Roughly 100 miles off the coast of New York and New Jersey, sperm whales and sea turtles swim gracefully beneath the waves. Deep-sea corals provide shelter for octopuses, sea stars, bivalves and many other colorful aquatic life forms. On the ocean floor, divers explore historic shipwrecks.
Known as Hudson Canyon, this idyllic place could soon become the United States’ newest national marine sanctuary, a protected underwater area similar to a national park or monument. This summer, the National Oceanic and Atmospheric Administration (NOAA) wants the public to weigh in on whether Hudson Canyon should become part of the national marine sanctuary system, which includes 17 sites—15 underwater parks and 2 monuments—across the country.
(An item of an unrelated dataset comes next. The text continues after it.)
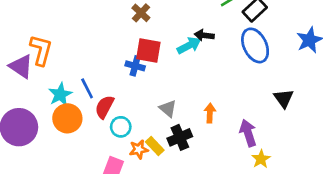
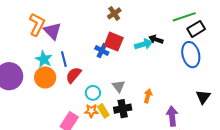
purple triangle: (21, 66) -> (52, 31), moved
cyan star: (60, 94) -> (44, 59), turned -30
cyan circle: (121, 127) -> (93, 93), moved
Hudson Canyon begins roughly 100 miles southeast of New York City and extends some 350 miles into the Atlantic, per NOAA. It’s the largest submarine canyon along the East Coast, stretching up to 7.5 miles wide and measuring between 2 and 2.5 miles deep at various points.
Glaciers carved the underwater chasm more than 10,000 years ago toward the end of the last Ice Age, according to the Wildlife Conservation Society (WCS), which nominated Hudson Canyon for marine sanctuary status in 2016. Naturalist William Beebe first explored the underwater canyon in 1925, describing it as a “stately, invisible gorge,” according to the Federal Register.
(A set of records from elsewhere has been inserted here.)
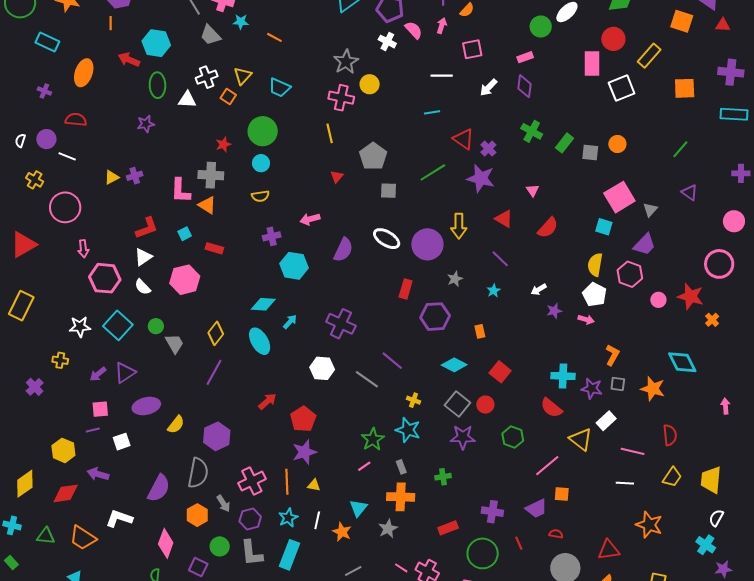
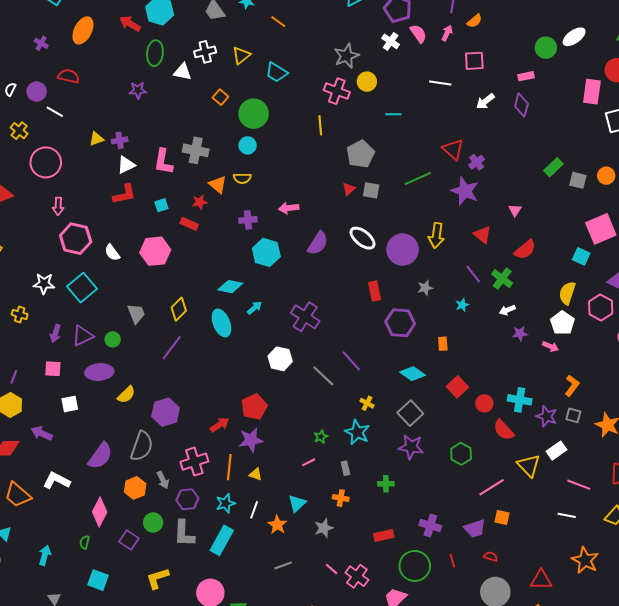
orange square: (228, 97) -> (220, 97), moved
cyan line: (432, 112) -> (393, 114), moved
green cross: (532, 131) -> (502, 279), moved
red star: (223, 144) -> (200, 202), moved
red triangle: (337, 177) -> (349, 189), moved
orange triangle: (207, 205) -> (218, 185), moved
white triangle: (143, 257) -> (126, 165), moved
red rectangle: (406, 289) -> (375, 291), turned -36
green circle: (156, 326) -> (113, 339), moved
purple arrow: (98, 374) -> (55, 333), turned -42
red arrow: (267, 401) -> (220, 425), moved
red circle: (485, 405) -> (484, 403), moved
purple line: (93, 430) -> (14, 377), moved, turned -64
green star: (373, 439) -> (321, 437), size x0.6
orange cross: (401, 497) -> (341, 498), size x0.6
Today, the canyon is home to hundreds of species of fish and marine mammals; it’s also an important economic driver for the region due to its rich fishing, recreational diving, whale watching and birding opportunities. Shipwrecks dating back to the 19th century, including freight ships and U.S. military radar platforms, rest on the sea floor within the canyon, reports NPR’s Eric McDaniel.
“This is New York and New Jersey’s Grand Canyon—an ecologically rich area with diverse species including sharks, whales and dolphins, deep-sea corals, sharks and birds,” says Simon Cripps, WCS’ executive director for marine conservation, in a statement.
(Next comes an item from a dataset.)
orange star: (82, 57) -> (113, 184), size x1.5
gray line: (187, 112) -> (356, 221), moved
Becoming a marine sanctuary would help Hudson Canyon conserve its “rich marine wildlife and habitats, promote sustainable economic activities and create new opportunities for scientific research, ocean education and recreation,” notes a separate NOAA statement. But WCS and other supporters hope the federal government will go one step further by permanently closing the area to oil, gas and mineral development.
Though this designation is just the start of the multi-year process, the Hudson Canyon initiative is part of President Joe Biden’s broader goal of conserving at least 30 percent of the nation’s lands and waters by 2030.
The move also comes amid dire warnings that rising ocean temperatures could lead to a mass extinction event among marine species. With federal protection, Hudson Canyon could become a refuge for fish and marine mammals that need cooler water temperatures to survive. As John Calvelli, WSC’s executive vice president for public affairs, tells the Washington Post’s Anna Phillips, “We want to make sure we’re protecting it for the future.”